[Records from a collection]
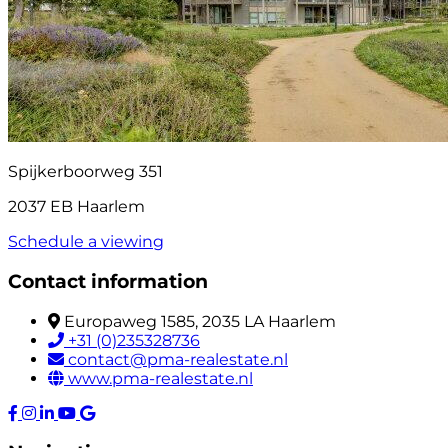
Spijkerboorweg 351
2037 EB Haarlem
Schedule a viewing
Contact information
Europaweg 1585, 2035 LA Haarlem
+31 (0)235328736
contact@pma-realestate.nl
www.pma-realestate.nl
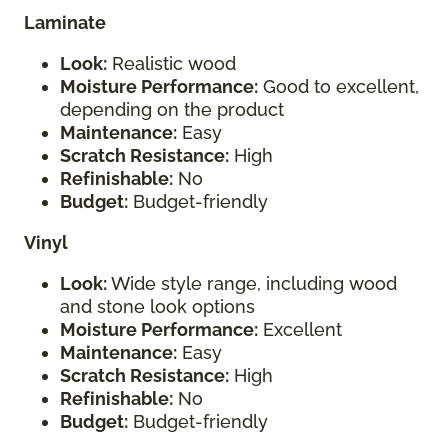
Laminate
Look:
Realistic wood
Moisture Performance:
Good to excellent,
depending on the product
Maintenance:
Easy
Scratch Resistance:
High
Refinishable:
No
Budget:
Budget-friendly
Vinyl
Look:
Wide style range, including wood
and stone look options
Moisture Performance:
Excellent
Maintenance:
Easy
Scratch Resistance:
High
Refinishable:
No
Budget:
Budget-friendly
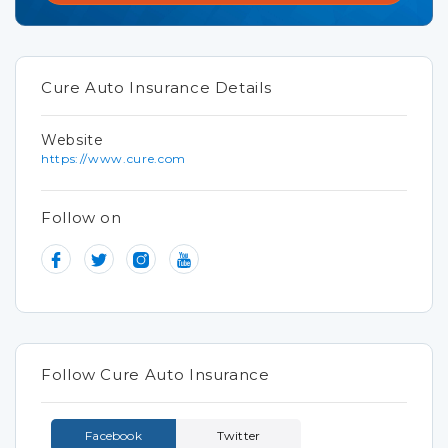
Cure Auto Insurance Details
Website
https://www.cure.com
Follow on
Follow Cure Auto Insurance
Facebook
Twitter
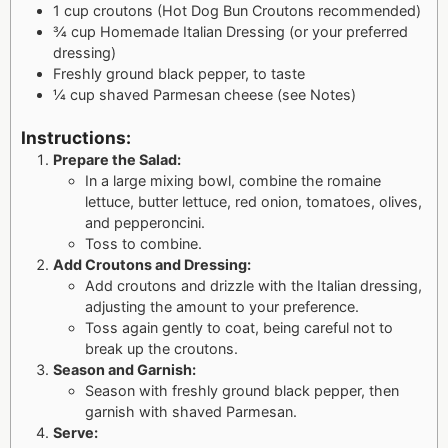
1 cup croutons (Hot Dog Bun Croutons recommended)
¾ cup Homemade Italian Dressing (or your preferred
dressing)
Freshly ground black pepper, to taste
¼ cup shaved Parmesan cheese (see Notes)
Instructions:
Prepare the Salad:
In a large mixing bowl, combine the romaine
lettuce, butter lettuce, red onion, tomatoes, olives,
and pepperoncini.
Toss to combine.
Add Croutons and Dressing:
Add croutons and drizzle with the Italian dressing,
adjusting the amount to your preference.
Toss again gently to coat, being careful not to
break up the croutons.
Season and Garnish:
Season with freshly ground black pepper, then
garnish with shaved Parmesan.
Serve:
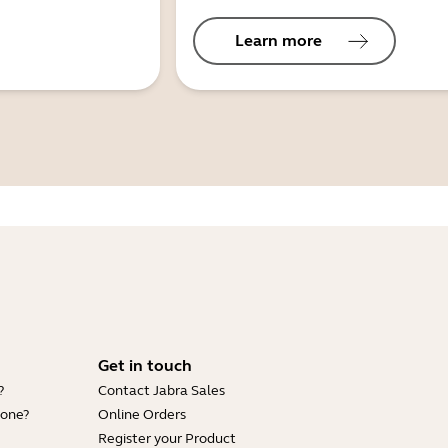
Learn more
Get in touch
?
Contact Jabra Sales
hone?
Online Orders
Register your Product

• **Task prompt**: Your answer should be every line above, written out exactly, with no pictures.

• **Answer to the problem**:
Spijkerboorweg 351
2037 EB Haarlem
Schedule a viewing
Contact information
Europaweg 1585, 2035 LA Haarlem
+31 (0)235328736
contact@pma-realestate.nl
www.pma-realestate.nl
Laminate
Look:
Realistic wood
Moisture Performance:
Good to excellent,
depending on the product
Maintenance:
Easy
Scratch Resistance:
High
Refinishable:
No
Budget:
Budget-friendly
Vinyl
Look:
Wide style range, including wood
and stone look options
Moisture Performance:
Excellent
Maintenance:
Easy
Scratch Resistance:
High
Refinishable:
No
Budget:
Budget-friendly
Cure Auto Insurance Details
Website
https://www.cure.com
Follow on
Follow Cure Auto Insurance
Facebook
Twitter
1 cup croutons (Hot Dog Bun Croutons recommended)
¾ cup Homemade Italian Dressing (or your preferred
dressing)
Freshly ground black pepper, to taste
¼ cup shaved Parmesan cheese (see Notes)
Instructions:
Prepare the Salad:
In a large mixing bowl, combine the romaine
lettuce, butter lettuce, red onion, tomatoes, olives,
and pepperoncini.
Toss to combine.
Add Croutons and Dressing:
Add croutons and drizzle with the Italian dressing,
adjusting the amount to your preference.
Toss again gently to coat, being careful not to
break up the croutons.
Season and Garnish:
Season with freshly ground black pepper, then
garnish with shaved Parmesan.
Serve:
Learn more
Get in touch
?
Contact Jabra Sales
hone?
Online Orders
Register your Product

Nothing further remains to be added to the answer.